July 21, 2024

Kevin van der Spek


This archived article was written by: Kevin van der spek

Sitting in the back of a truck with the caption, “hood rat immigrant-ish” isn’t funny, it is dehumanizing and demeaning. Jokes like this deepen stereotypes making it harder to break from the bounds of racism and at the same time-killing-relational value for minorities.
Coming from a place of privilege means coming from a place of acceptance from birth, society’s precursors either puts you to be on successful or neutral ground. This means stereotypes associated with a social class are positive. Someone saying that white people are smarter than people of color, which intelligence isn’t unique to race, is an example of negative stereotypes.
Having positive stereotypes makes it harder to empathize with people who are associated with negative stereotypes. Not empathizing is what allows xenophobic jokes to be accepted. Xenophobia is defined by Google as, “intense or irrational dislike or fear of people from other countries.” Lack of empathy is what allows jokes like, “hood rat” or implying immigrants come from the back of a truck to be funny.

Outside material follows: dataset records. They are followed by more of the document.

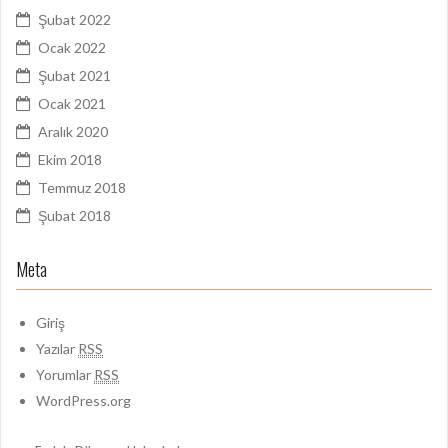
Şubat 2022
Ocak 2022
Şubat 2021
Ocak 2021
Aralık 2020
Ekim 2018
Temmuz 2018
Şubat 2018
Meta
Giriş
Yazılar
RSS
Yorumlar
RSS
WordPress.org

In reality hood rat is incredibly offensive. Alex Anderson explains that “hood rat” means the lowest of low in the economic classes and at the bottom of society’s bottom. Hood rat deepens the stereotype of poverty and violence of any social group, that isn’t white-upper-middle class, and makes breaking systemic or institutional racism even more difficult.
Sitting in the back of a truck and saying being an immigrant is offensive because it degrades the struggles of people who had to provide a better life for themselves or their children. Downplaying their struggles is saying that their problems do not matter and they are not worthy of your respect; it is dehumanizing. This is when you make someone less human, meaning you do not hold the same value to someone as you would to someone you know or to yourself.

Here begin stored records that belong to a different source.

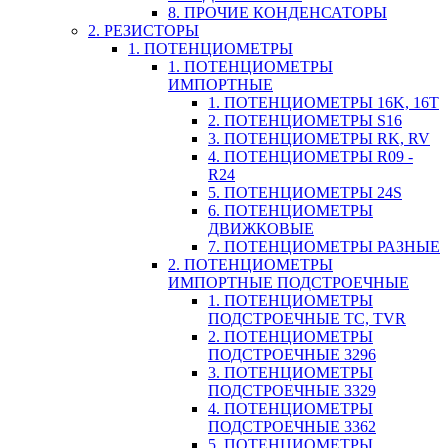
8. ПРОЧИЕ КОНДЕНСАТОРЫ
2. РЕЗИСТОРЫ
1. ПОТЕНЦИОМЕТРЫ
1. ПОТЕНЦИОМЕТРЫ
ИМПОРТНЫЕ
1. ПОТЕНЦИОМЕТРЫ 16K, 16T
2. ПОТЕНЦИОМЕТРЫ S16
3. ПОТЕНЦИОМЕТРЫ RK, RV
4. ПОТЕНЦИОМЕТРЫ R09 -
R24
5. ПОТЕНЦИОМЕТРЫ 24S
6. ПОТЕНЦИОМЕТРЫ
ДВИЖКОВЫЕ
7. ПОТЕНЦИОМЕТРЫ РАЗНЫЕ
2. ПОТЕНЦИОМЕТРЫ
ИМПОРТНЫЕ ПОДСТРОЕЧНЫЕ
1. ПОТЕНЦИОМЕТРЫ
ПОДСТРОЕЧНЫЕ TC, TVR
2. ПОТЕНЦИОМЕТРЫ
ПОДСТРОЕЧНЫЕ 3296
3. ПОТЕНЦИОМЕТРЫ
ПОДСТРОЕЧНЫЕ 3329
4. ПОТЕНЦИОМЕТРЫ
ПОДСТРОЕЧНЫЕ 3362
5. ПОТЕНЦИОМЕТРЫ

Think of a time when you thought life was hard and you could not stop crying, no matter what the problem, and then imagine that you saw me walking around laughing at you for crying about whatever that problem is. To me, in this example, your problem is a joke.
Another reason why jokes about immigration and riding in a truck are offensive is that it does not acknowledge the scope of immigration. Not all immigrants come from south of the border or even by land. Jokes that look at the stereotype deny the existence of the rest of the problem. This not saying that one form of immigration has it worse than any other, but denying the existence of someone and their problems is also dehumanizing.

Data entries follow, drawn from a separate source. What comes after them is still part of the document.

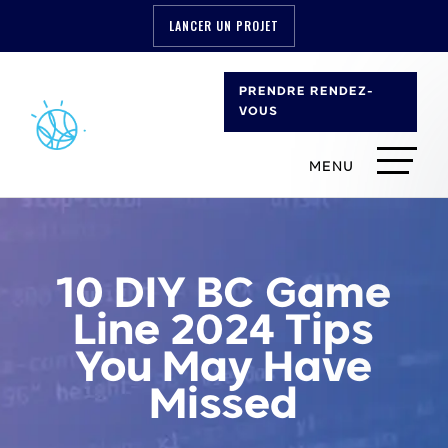
LANCER UN PROJET
PRENDRE RENDEZ-
VOUS
10 DIY BC Game
Line 2024 Tips
You May Have
Missed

Lowering one’s value makes people feel unwanted and unimportant. What happens when someone feels like they are not important is a loss of relational value. This is how important we feel to other people, but not limited by people we feel are important to us. According to Mark R. Leary in, “Sociometer Theory and the pursuit of relational value: getting to the root of self-esteem,” appearance and inculcation increase relational value and when relational value is up so is productivity.
Leary writes that self-esteem is a tool used to measure relational value. When jokes are being made, it is important to understand what the jokes mean and who’s self-esteem and relational value is being hurt because you are dehumanizing and belittling their problems.
It might be funny, to you, to make fun of people who are trying to make the lives of their families better, but don’t be surprised when people are offended because you are unable to look beyond your point of privilege.